Your goal
Exactly reproduce the data from its first line through the line with "Task: Click on the Colecciones", leaving out every line after it.

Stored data
-- Opening Marker --
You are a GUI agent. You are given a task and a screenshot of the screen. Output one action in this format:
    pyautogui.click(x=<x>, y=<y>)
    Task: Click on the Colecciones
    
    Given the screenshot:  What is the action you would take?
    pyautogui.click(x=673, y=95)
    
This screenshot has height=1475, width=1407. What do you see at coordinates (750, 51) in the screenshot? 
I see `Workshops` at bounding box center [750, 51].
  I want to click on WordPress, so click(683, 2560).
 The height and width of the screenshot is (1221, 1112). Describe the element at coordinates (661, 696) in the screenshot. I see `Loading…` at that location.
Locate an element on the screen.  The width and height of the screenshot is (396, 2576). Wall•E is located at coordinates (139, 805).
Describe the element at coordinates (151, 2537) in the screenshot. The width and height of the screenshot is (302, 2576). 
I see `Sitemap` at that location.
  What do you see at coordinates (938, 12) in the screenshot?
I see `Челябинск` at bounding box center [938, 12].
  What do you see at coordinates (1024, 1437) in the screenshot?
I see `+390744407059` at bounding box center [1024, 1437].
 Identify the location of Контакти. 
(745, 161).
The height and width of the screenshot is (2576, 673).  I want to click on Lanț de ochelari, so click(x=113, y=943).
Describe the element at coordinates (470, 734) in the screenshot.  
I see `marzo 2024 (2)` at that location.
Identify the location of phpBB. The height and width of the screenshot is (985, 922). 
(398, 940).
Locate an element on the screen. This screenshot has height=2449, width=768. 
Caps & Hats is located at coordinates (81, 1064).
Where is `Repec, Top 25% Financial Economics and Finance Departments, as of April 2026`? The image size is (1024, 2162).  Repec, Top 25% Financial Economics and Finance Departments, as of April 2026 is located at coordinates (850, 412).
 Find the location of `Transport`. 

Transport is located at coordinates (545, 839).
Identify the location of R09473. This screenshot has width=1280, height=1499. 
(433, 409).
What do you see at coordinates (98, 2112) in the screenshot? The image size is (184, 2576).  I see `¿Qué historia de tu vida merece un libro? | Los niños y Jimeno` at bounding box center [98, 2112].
-- Closing Marker --
Answer to the problem
You are a GUI agent. You are given a task and a screenshot of the screen. Output one action in this format:
    pyautogui.click(x=<x>, y=<y>)
    Task: Click on the Colecciones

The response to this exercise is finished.